Stage production involves designing sets that are easy to change while still being provocative and interesting. Designers can produce quite abstract sets without confusing or alienating the audience. "It's a theatrical convention which is rarely done in TV or film, where people have expectations of realism."

Production designers also play a role in deciding the locations that are used for the set. The designer and the director will tell the location manager the type of set they're looking for. The location manager then presents a number of settings to the designer who may eliminate some, then the designer and the director together decide which site will lend itself best to being adapted for the scene.

Research is an important part of the job of the designer. For historical productions, the designer can spend a lot of time in museums and trawling through antique shops for ideas of what street scenes should look like or the smaller details such as everyday utensils and ornaments.

Production designers come from a wide variety of backgrounds, including graphic design, interior design, fine art, architecture and animation.

Most colleges offering art and design will have a course that has elements of production design. However the proportion of the course devoted to production varies from college to college.

Pat Molloy, head of the department of film and media at the Dun Laoghaire Institute of Art, Design and Technology, advises budding designers to get some third-level qualification in the area. "College can teach you to think in terms of spatial reasoning. Theatre is not a flat art and you need to learn how to get your ideas across and learn the language of architecture so others can build your designs."

Graduates starting out on the job enter at trainee level, regardless of their qualifications. However their qualifications will usually determine how quickly they ascend the career ladder.

Molloy says the job market in Ireland is currently quite good, but that it is a mainly freelance industry and there is no such thing as a job for life.
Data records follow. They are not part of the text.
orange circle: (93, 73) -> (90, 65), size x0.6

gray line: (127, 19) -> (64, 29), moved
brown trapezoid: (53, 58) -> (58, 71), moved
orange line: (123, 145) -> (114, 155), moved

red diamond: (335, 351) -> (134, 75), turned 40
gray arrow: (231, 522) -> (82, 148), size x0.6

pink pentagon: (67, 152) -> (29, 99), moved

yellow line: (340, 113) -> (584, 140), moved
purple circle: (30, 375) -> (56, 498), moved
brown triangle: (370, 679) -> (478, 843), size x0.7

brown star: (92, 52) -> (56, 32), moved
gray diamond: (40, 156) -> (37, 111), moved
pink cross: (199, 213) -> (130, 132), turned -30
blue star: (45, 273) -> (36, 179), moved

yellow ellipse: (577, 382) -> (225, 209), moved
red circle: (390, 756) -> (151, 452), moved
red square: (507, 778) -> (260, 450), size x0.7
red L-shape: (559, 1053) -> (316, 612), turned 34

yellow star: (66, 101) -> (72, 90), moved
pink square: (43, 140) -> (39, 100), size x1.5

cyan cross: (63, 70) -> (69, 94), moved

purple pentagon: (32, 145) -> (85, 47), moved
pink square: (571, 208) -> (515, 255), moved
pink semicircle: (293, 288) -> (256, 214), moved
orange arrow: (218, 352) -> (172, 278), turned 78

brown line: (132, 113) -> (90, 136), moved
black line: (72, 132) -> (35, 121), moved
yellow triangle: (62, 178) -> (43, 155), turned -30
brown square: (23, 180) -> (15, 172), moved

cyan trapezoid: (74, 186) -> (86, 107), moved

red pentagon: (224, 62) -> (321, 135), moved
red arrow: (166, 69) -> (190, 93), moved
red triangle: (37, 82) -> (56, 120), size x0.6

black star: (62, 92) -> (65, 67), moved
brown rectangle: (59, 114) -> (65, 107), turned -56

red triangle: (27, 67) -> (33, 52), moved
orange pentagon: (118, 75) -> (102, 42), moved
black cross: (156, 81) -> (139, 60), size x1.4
On the lower rungs of the ladder the money isn't great, but, he says, "when somebody makes their name they can set their own price".

However, it is quite a physically demanding career, with people working 12 to 16 hours, six days a week, during busy times.

Stage and costume designer Joe Vanek advises students to take art and, if possible, some architecture component, for the Leaving Cert. Work experience during college is also important, he says.

"Students should try to pick up work assisting in small films, model making or painting - even sitting in on productions is useful." Designers also need to be very patient, he says, and should be able to work to deadlines and know how to keep to a budget.